* [Task directions]
Which lines of the entries below hold the word "click"? Report each of them.

* [Records to use]
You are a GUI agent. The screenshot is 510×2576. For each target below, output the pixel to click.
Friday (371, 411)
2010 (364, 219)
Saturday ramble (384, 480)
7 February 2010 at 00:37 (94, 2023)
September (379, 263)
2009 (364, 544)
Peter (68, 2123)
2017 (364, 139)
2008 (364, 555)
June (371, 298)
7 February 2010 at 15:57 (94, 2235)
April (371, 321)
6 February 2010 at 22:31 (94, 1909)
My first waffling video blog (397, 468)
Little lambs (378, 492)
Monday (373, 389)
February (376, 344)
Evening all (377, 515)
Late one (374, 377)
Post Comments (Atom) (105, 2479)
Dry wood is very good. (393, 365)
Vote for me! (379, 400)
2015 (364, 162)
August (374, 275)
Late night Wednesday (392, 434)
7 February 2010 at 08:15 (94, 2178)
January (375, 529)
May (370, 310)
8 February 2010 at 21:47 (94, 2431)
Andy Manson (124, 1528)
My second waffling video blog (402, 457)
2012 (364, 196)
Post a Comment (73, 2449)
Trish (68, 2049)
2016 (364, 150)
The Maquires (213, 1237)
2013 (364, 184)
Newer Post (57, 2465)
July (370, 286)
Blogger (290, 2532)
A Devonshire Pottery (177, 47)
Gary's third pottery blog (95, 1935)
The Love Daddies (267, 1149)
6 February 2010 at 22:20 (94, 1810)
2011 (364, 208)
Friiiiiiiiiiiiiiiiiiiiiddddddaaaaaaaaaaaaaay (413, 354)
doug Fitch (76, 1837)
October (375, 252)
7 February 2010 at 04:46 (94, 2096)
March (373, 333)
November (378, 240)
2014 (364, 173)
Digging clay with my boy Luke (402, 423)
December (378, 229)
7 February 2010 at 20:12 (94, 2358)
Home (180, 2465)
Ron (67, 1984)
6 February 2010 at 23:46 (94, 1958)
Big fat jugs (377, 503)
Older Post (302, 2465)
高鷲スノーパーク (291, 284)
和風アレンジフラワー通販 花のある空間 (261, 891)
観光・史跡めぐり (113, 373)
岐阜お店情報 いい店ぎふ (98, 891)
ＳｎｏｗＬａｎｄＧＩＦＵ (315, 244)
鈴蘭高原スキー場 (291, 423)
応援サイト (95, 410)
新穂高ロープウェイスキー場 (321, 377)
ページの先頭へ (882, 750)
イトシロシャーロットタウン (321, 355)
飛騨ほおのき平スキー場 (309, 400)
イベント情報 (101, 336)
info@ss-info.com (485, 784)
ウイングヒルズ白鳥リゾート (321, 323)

--

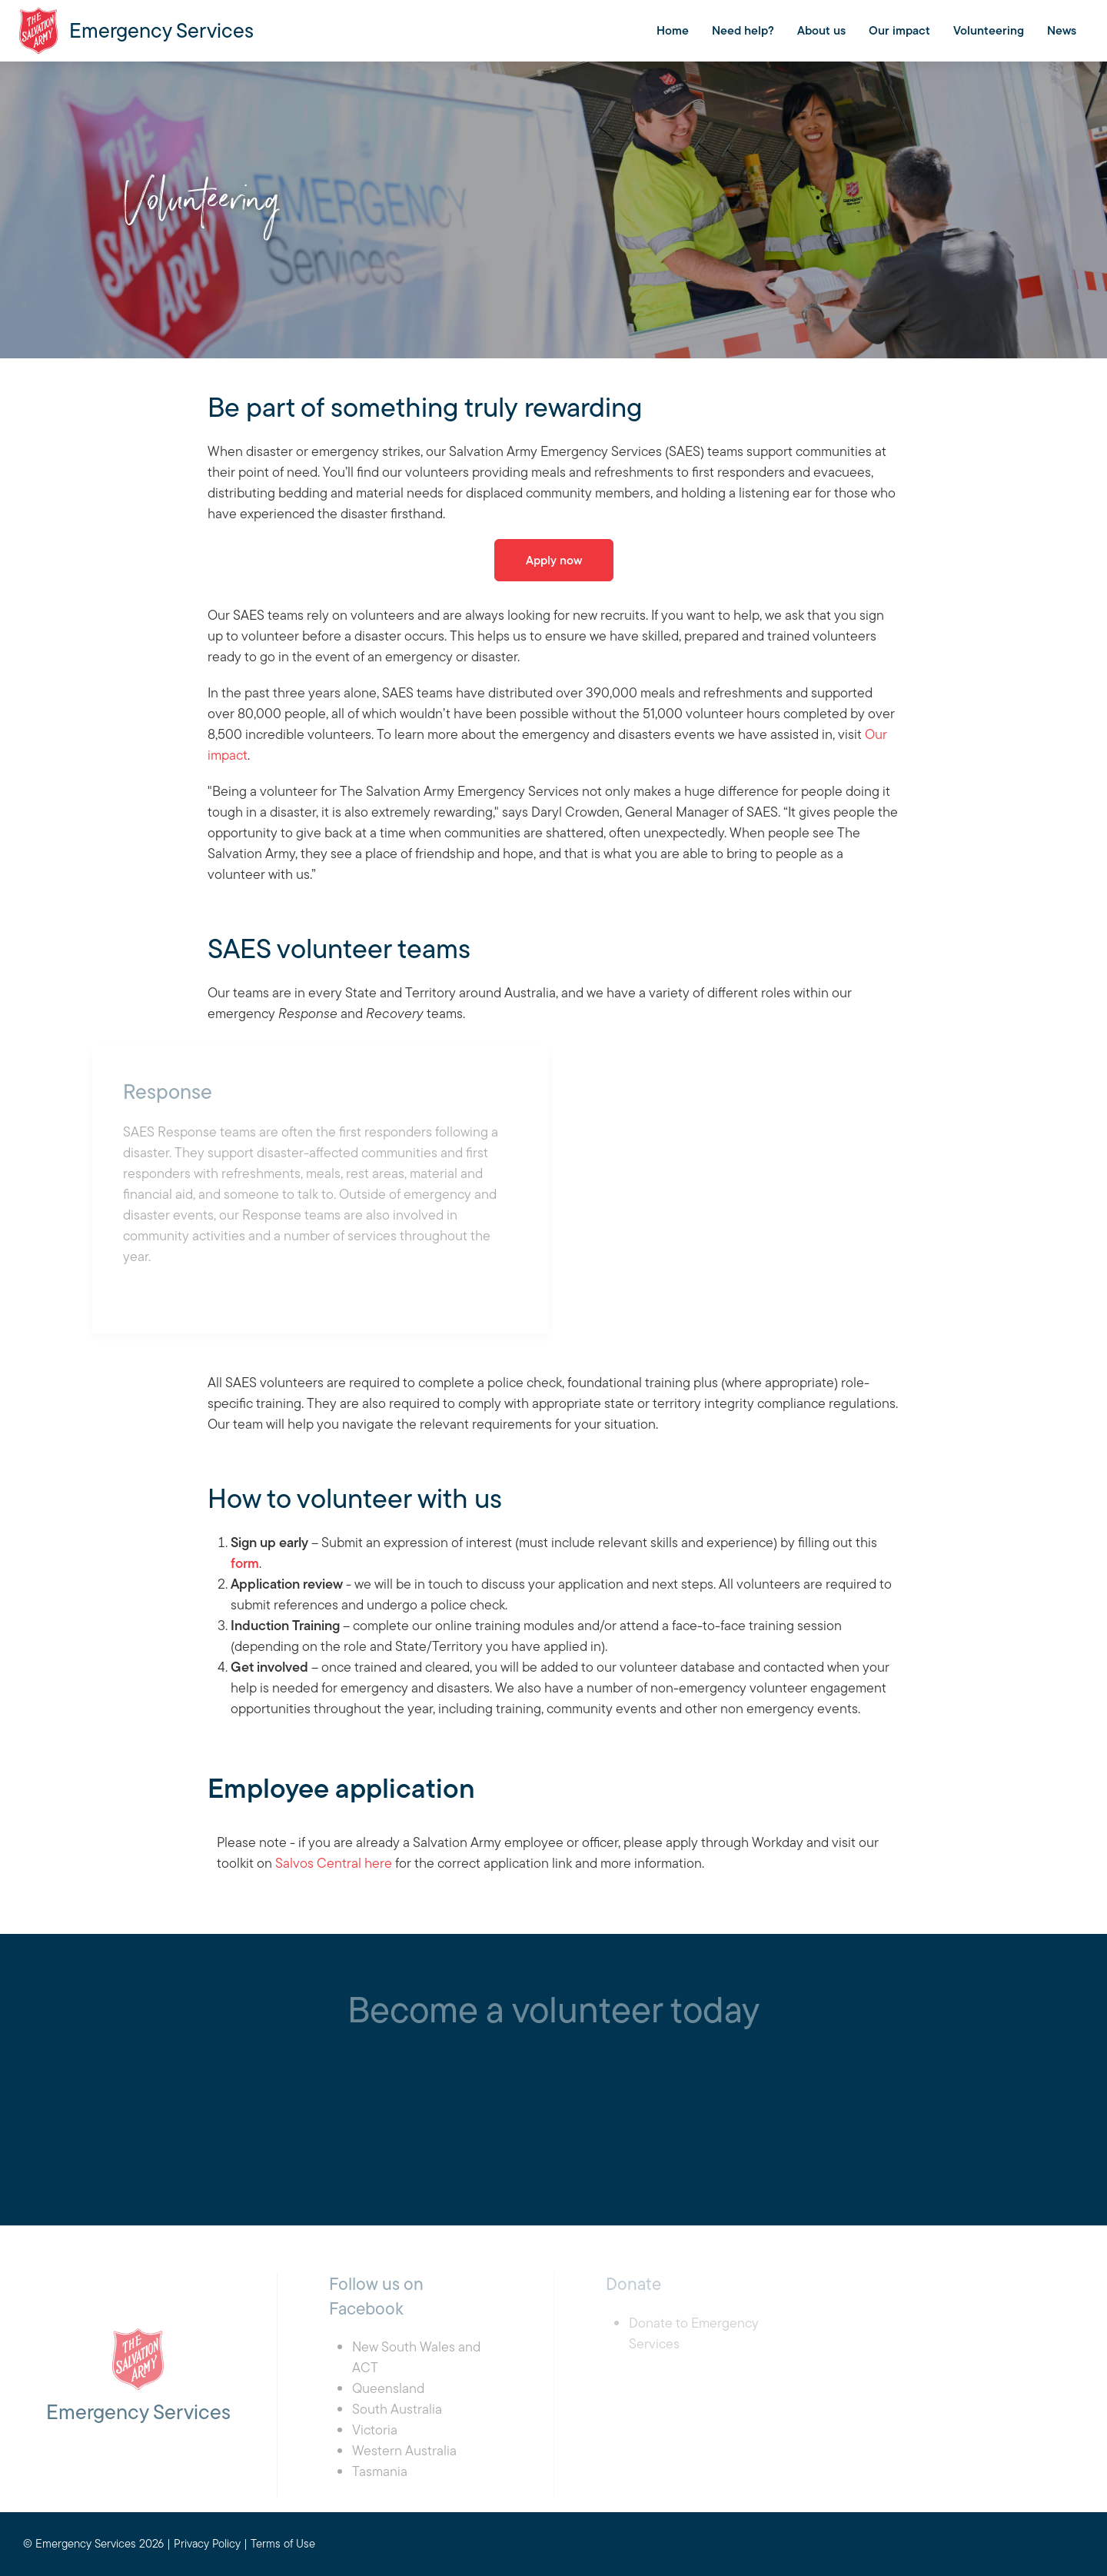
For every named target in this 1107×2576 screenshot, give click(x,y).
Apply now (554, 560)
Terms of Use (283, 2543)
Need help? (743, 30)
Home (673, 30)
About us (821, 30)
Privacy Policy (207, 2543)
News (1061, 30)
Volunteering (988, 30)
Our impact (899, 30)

* [Exercise response]
You are a GUI agent. The screenshot is 510×2576. For each target below, output the pixel to click.
For every named target in this 1107×2576 screenshot, give click(x,y).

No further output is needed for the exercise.